There are so many things that are marketable about Angus cattle, so many positives. We’ve been hung up on some of the negatives lately, but there are so many positives that are marketable. Once you start marketing the positives, of course it helps the breed, but every individual out there today is going to have to do that if he wants to stay in business.

 

Q: What’s your assessment of the short-term and long-term future for Angus?

A: The short-term outlook: Our Number 1 priority is getting on the same page and pulling in the same direction.

Should we do that, the long-term aspect is to increase the value of registered Angus cattle. There’s no limit to the long-term outlook. From a fairy tale perspective, we could be the beef industry. Sometimes that fairy tale aspect is not that far from reality.

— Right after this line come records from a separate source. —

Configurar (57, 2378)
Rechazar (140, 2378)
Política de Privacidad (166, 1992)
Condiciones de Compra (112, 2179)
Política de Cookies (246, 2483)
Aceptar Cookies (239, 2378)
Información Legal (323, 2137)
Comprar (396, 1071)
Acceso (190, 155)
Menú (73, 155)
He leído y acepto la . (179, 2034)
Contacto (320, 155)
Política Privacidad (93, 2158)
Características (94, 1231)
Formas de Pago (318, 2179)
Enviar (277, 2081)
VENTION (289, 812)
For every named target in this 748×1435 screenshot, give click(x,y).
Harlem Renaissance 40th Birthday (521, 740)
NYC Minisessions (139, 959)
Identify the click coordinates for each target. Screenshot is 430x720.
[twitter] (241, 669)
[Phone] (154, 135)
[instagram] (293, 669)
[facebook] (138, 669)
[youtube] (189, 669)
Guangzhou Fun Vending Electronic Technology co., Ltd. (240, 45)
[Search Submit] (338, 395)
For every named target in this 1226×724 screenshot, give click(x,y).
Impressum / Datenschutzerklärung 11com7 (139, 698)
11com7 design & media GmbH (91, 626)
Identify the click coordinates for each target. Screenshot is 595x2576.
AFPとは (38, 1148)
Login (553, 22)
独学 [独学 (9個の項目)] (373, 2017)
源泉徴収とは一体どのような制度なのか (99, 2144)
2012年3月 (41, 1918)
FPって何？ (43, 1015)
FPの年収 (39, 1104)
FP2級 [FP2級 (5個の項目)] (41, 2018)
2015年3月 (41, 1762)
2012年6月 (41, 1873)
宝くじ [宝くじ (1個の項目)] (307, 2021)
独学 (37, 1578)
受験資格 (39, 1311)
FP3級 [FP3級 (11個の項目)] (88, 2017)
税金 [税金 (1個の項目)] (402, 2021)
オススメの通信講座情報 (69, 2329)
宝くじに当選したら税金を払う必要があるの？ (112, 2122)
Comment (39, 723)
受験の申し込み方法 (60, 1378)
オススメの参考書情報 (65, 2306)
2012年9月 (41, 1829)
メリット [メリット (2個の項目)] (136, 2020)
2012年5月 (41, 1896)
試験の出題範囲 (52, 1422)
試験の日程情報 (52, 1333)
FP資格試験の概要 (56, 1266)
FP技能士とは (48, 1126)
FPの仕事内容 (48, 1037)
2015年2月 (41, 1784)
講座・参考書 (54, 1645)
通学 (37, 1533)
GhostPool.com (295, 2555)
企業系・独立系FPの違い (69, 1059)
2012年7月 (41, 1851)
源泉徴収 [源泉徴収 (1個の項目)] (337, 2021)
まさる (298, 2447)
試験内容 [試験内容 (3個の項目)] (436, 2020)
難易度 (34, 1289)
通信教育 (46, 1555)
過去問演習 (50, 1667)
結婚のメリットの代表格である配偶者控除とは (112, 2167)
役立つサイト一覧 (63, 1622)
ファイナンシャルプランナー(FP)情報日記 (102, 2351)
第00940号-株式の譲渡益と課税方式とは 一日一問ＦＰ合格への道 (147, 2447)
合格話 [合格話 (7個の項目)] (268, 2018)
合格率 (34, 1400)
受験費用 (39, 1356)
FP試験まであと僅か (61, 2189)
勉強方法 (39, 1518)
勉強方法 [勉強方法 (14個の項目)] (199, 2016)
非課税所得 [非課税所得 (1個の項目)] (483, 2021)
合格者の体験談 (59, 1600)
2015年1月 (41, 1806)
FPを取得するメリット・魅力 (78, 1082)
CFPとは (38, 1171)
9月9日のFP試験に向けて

Sometimes I think the long-term goals have to be almost unattainable, but you get there by achieving short-term goals. Everyone just has to pull the same direction. Everyone wants to, everyone needs to, and everyone can. If we can do that, the long-term goals are attainable.

 

Q: As President, is there anything else you’d like to add?

A: I sincerely appreciate the support that we have had personally. I said I’d do everything I could to live up to those expectations. In fact, for the people who know me real well, I’ll try to do more than they expect! (laughter)

I really appreciate that support. I really hope we can get behind this idea of the marketability of Angus and doing it together in the same direction. That all comes from open lines of communication and education. The tools are out there for us to communicate, we just need to use them. I’m talking about everyone in the breed. That capability is there. If we can go that direction and pull the same direction, there is no end to where we can go.

And I’m going to do everything I can to make myself as available as possible. The Association has done a good job of keeping open lines of communication regarding where we’re at and what we’re doing, and getting input. The first place to expand that information sharing is to start by leading by example, and I’m going to do that.